The population allelic richness (AR) and private allelic richness (pAR) for the 19 markers tested were estimated by the rarefaction method using the HP- RARE 1.0 software. Analysis of variance (ANOVA) was applied to the allelic richness measures involving the 19 markers. Statistical differences between populations were evaluated with the SNK test using the MIXED procedure of the SAS® software, versión 9.2 (SAS Institute Inc., Cary, NC, USA) (2009).

Gene flow and population structure

The gene flow between populations was estimated by the indirect method based on the number of migrants per generation (Nm), using the value of FST in the formula Nm = [(1/ F ST ) - 1] / 4 (Gaggiotti et al., 1999).

The genetic differentiation pattern between individuals of the three populations was established by analysis of genetic distances of Nei, calculated with the GenAlEx software, version 6.502, using a shared allele distance matrix, which in turn was used to construct the dendrogram by means of the unweighted pair group method with arithmetic mean (UPGMA). The result of the matrix was visualized in a heat map (1-RD) (heatmap.2 function gplots in the R package), which revealed genetic relations between individuals of the populations.

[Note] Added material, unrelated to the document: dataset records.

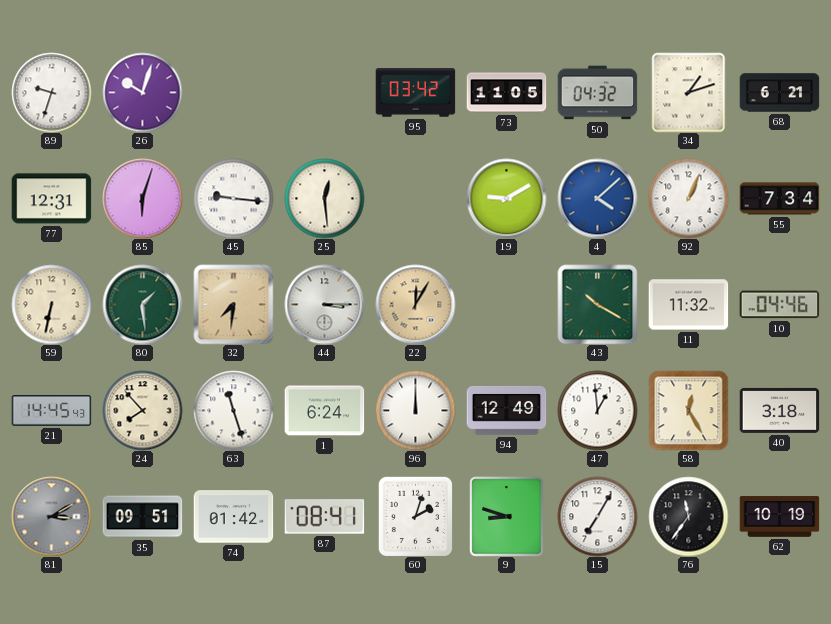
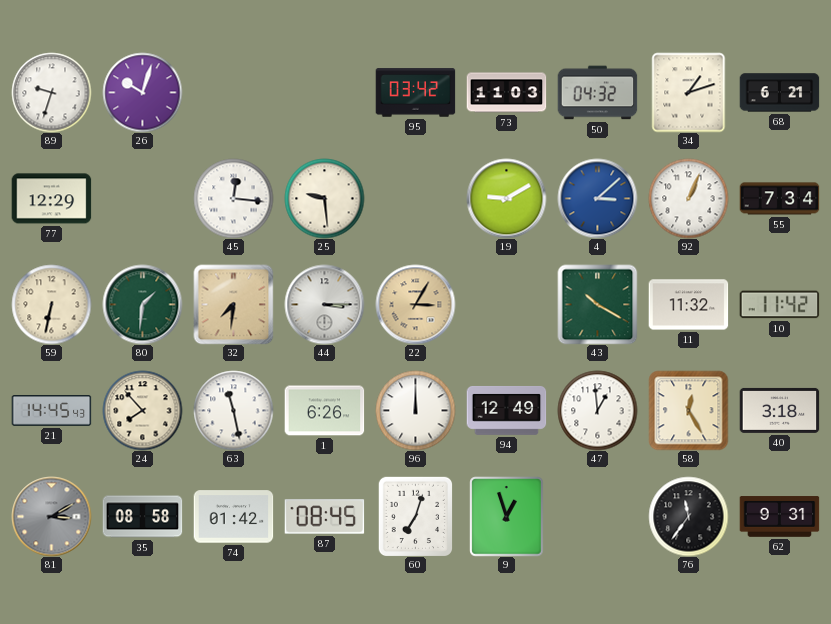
73: 11:05 -> 11:03
77: 12:31 -> 12:29
85: 6:03 -> none
45: 9:16 -> 12:16
25: 12:29 -> 9:29
4: 4:08 -> 3:08
80: 1:29 -> 1:31
22: 12:05 -> 3:05
10: 04:46 -> 11:42
63: 11:27 -> 11:28
1: 6:24 -> 6:26
35: 09:51 -> 08:58
87: 08:41 -> 08:45
60: 2:03 -> 7:03
9: 8:48 -> 12:57
15: 7:05 -> none
62: 10:19 -> 9:31
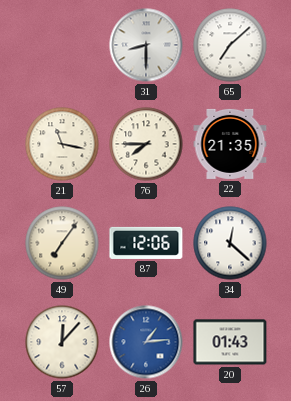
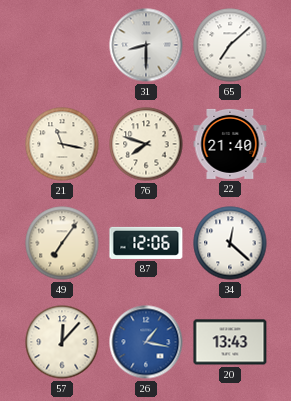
76: 7:45 -> 7:48
22: 21:35 -> 21:40
26: 1:14 -> 1:17
20: 01:43 -> 13:43
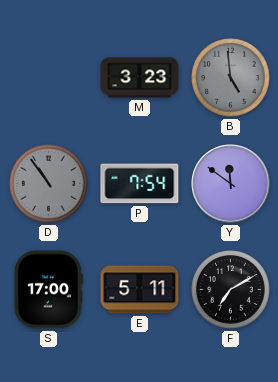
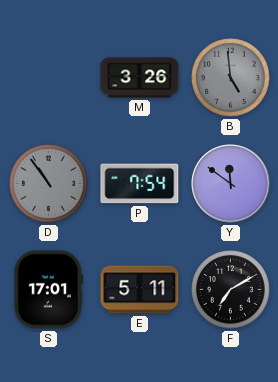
M: 3:23 -> 3:26
S: 17:00 -> 17:01
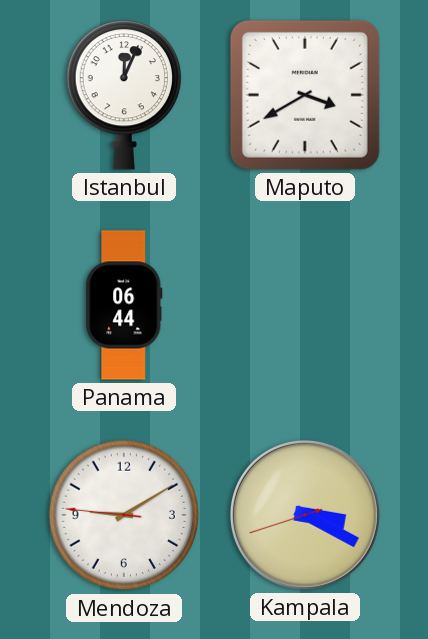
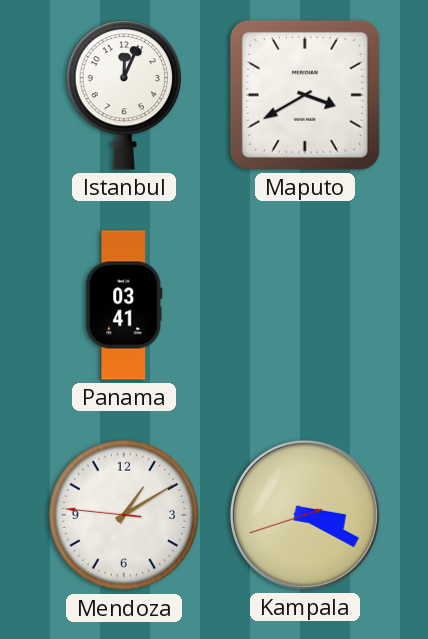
Panama: 06:44 -> 03:41
Mendoza: 9:09 -> 1:09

An alternative model to analyze the population structure based on Bayesian grouping was used. For this analysis, the STRUCTURE 2.3.4 program was used. The simulation was carried out using the ancestry by mixture model (admixture) with correlated frequencies and burn-in period of 200,000 rounds followed by 500,000 MCMC (Markov chain Monte Carlo) iterations. Independent executions of “K” testing from 1 to 10 clusters with 25 repetitions were performed to confirm the consistency of the results. The ideal “K” value was chosen after analysis of the results file by the Evanno method with the web software STRUCTURE Harvester, versión 0.6.94. After identification of the ideal number of sub-populations, the last analysis was conducted by selecting the optimal “K” to generate the plot illustrating the population structure.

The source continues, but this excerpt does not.